IFC scales back ‘Crisis Facility’

Bernard Sheahan, the head of the IFC’s infrastructure department, said ‘things haven’t fallen off a cliff’, and as a result, $10bn will not be necessary for the facility. Instead, he envisions a total utilisation of between $1bn to $2bn of the fund, which is intended to help developing markets keep their infrastructure projects going despite the financial crisis.

A year after it unveiled a $10 billion funding source to help developing markets keep their infrastructure projects survive the financial crisis, the International Finance Corporation has scaled back its ambitions for the fund, citing the recovery of the financial markets as a key driver behind the decision.

“The headline numbers we were trying to put together aren’t going to be necessary,” Bernard Sheahan, the head of the International Finance Corporation’s (IFC) Infrastructure Department, said in an interview.

Bernard Sheahan

The facility was designed in the wake of the collapse of investment bank Lehman Brothers in September 2008. The IFC and its member states noticed that projects were stalling or being abandoned because of the lack of financing, so they decided to step up and create a funding source to keep those projects going.

Today, though, things are much different. “If you look at the number of cancellations and delays of projects that were beginning to get very alarming 12 to 18 months ago, those numbers have come down quite a bit,” Sheahan said.

“Things haven’t fallen off a cliff,” he added.

Things haven't fallen off a cliff

Bernard Sheahan

As a result, he predicts far less of the facility will actually need to be used than its original $10 billion target. “I think you’ll probably wind up with one to two billion of total utilization [of the facility],“ he said.

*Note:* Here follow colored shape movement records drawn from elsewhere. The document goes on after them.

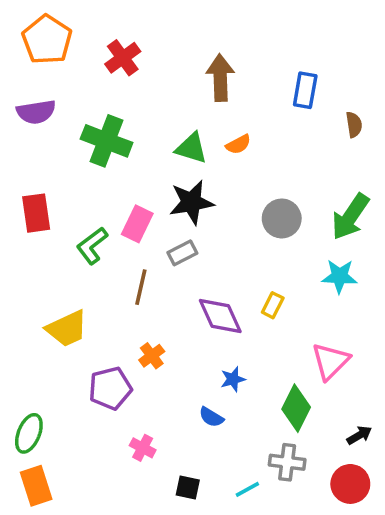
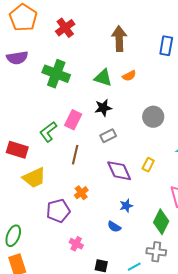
black star: (191, 202) -> (103, 108), size x0.7
red rectangle: (36, 213) -> (17, 150), moved, turned -65
gray rectangle: (182, 253) -> (108, 136), moved

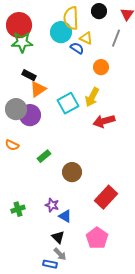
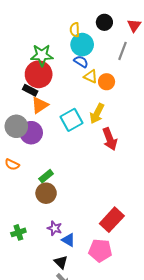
yellow semicircle: (71, 18) -> (75, 30), size x0.6
red circle: (19, 25) -> (39, 74), moved
cyan circle: (61, 32) -> (82, 45), moved
yellow triangle: (86, 38) -> (91, 76), moved
green star: (22, 42) -> (42, 55), moved
red arrow: (104, 121) -> (110, 139), turned -95
brown circle: (72, 172) -> (46, 193), moved
pink pentagon: (97, 238) -> (100, 251), moved, turned -30

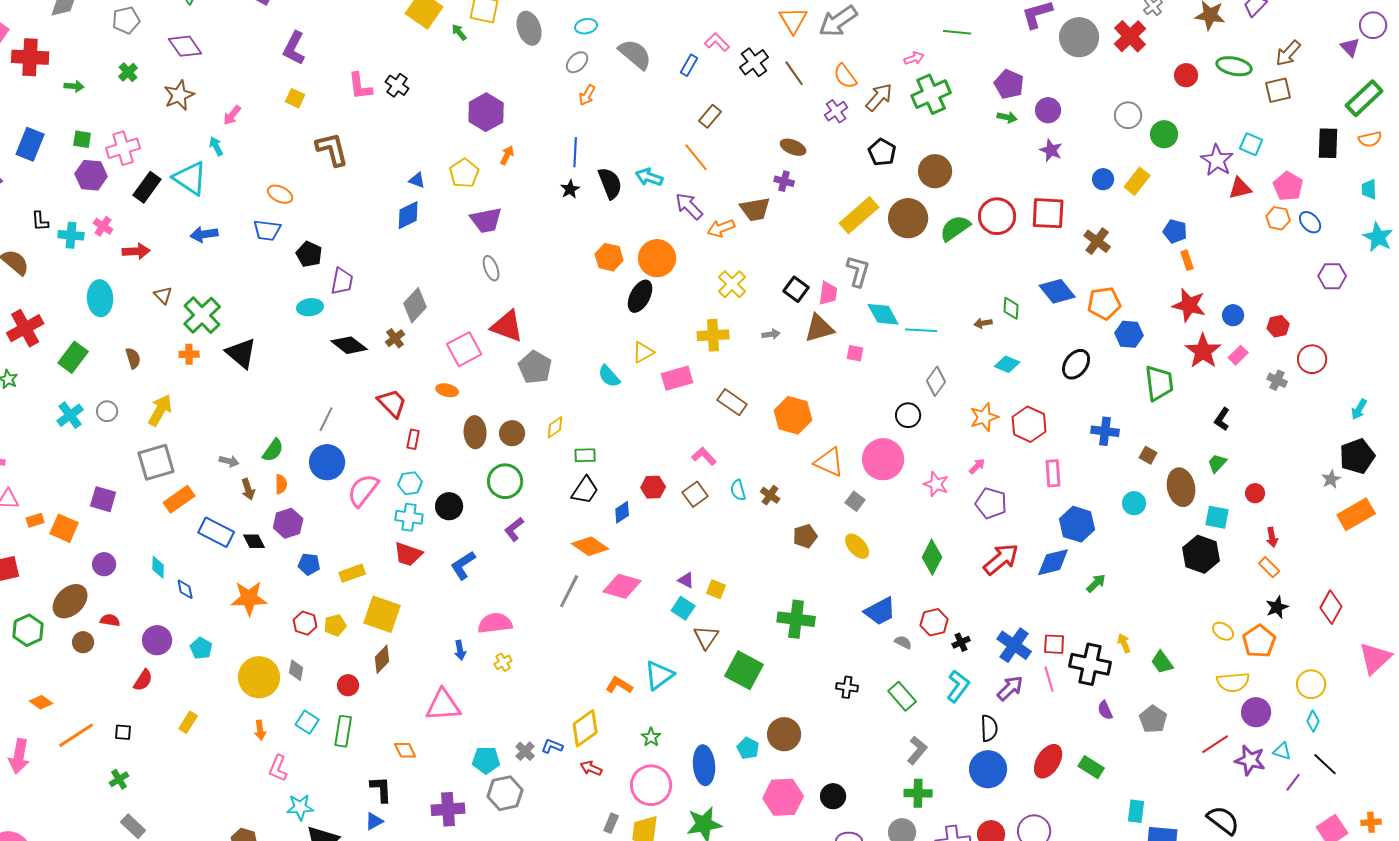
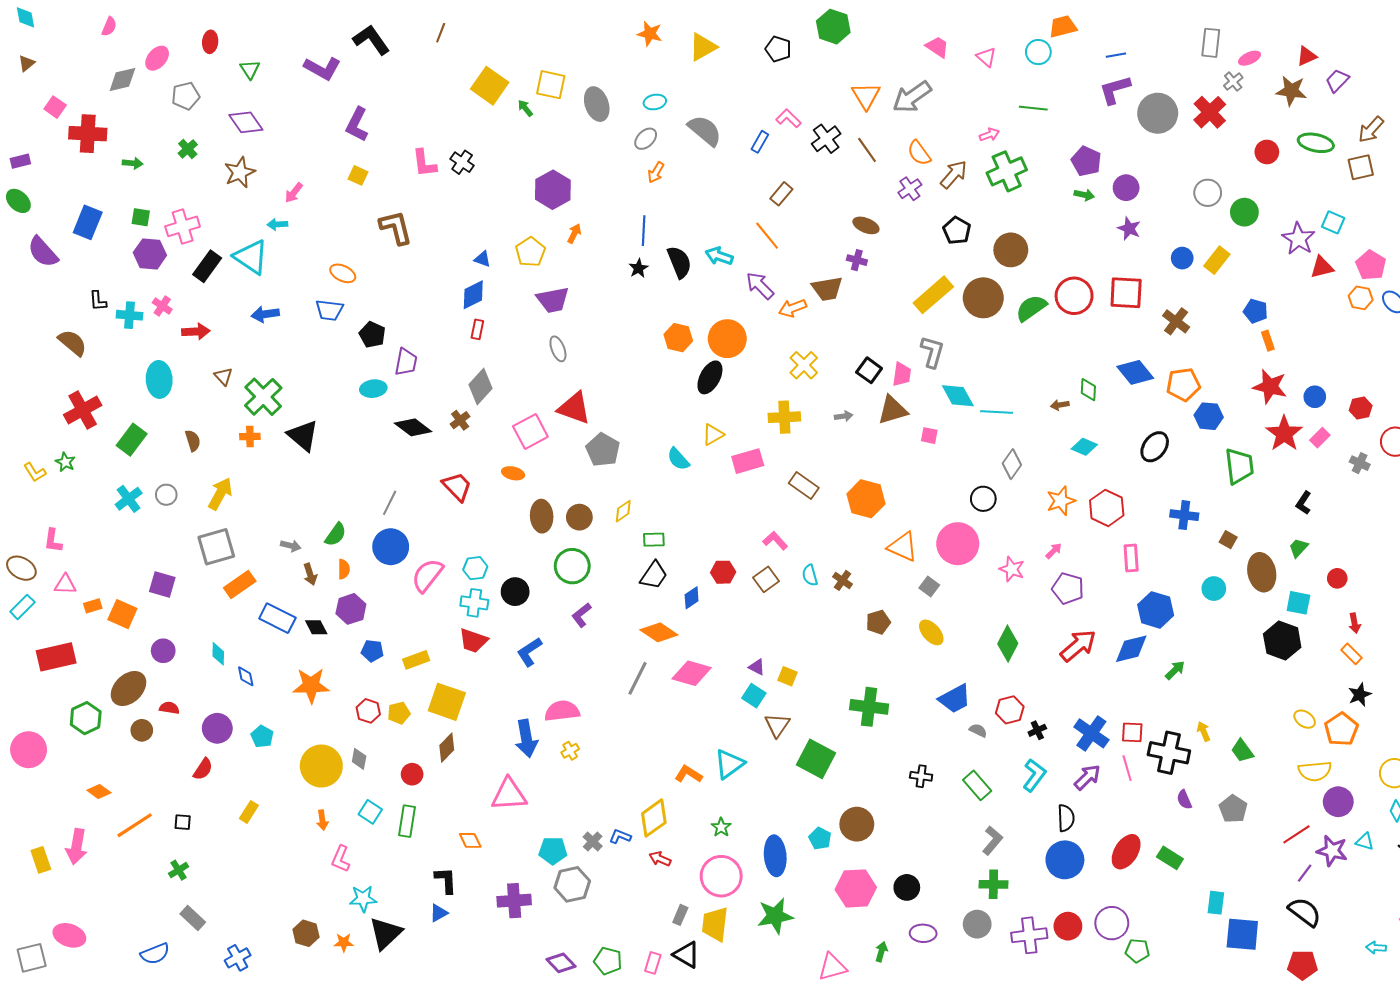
cyan arrow: (216, 146) -> (277, 224), turned -66
red rectangle: (413, 439) -> (477, 329), moved
blue arrow: (460, 650) -> (526, 738), size x1.8
purple line: (1293, 782) -> (1305, 873), moved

The facility was launched in April 2009 with $2 billion in commitments. Its debt portion became operational in December 2009 after it secured financial commitments from German-owned bank KfW and pledges from German development finance institution DEG, French development finance agency Proparco and the European Investment Bank. Cordiant Capital, a Canadian private equity and debt manager, was put in charge of managing the facility’s debt trust after a competitive selection process.

In total, over $4 billion has been raised for the facility, according to the IFC. All of that was for the debt portion.

From December 2009 through March 2010, the crisis facility made four commitments to projects totalling $100 million in four different countries. These included a container terminal in Vietnam, a gas distribution project in Peru, a power generation project in Ghana, and an airport in Colombia. Additionally, there is a $600 million pipeline of possible financings, which includes a telecom in Iraq and a hydro project in Uganda, according to a statement from the IFC.

The IFC cautioned that the “recovery is uneven” and “risk aversion remains significantly higher than before the crisis”, so the facility will continue to make commitments to projects to reduce disruptions to private investment in infrastructure brought on by the crisis.

“The markets are moving into recovery, which is the main thing that we wanted,” Sheahan said.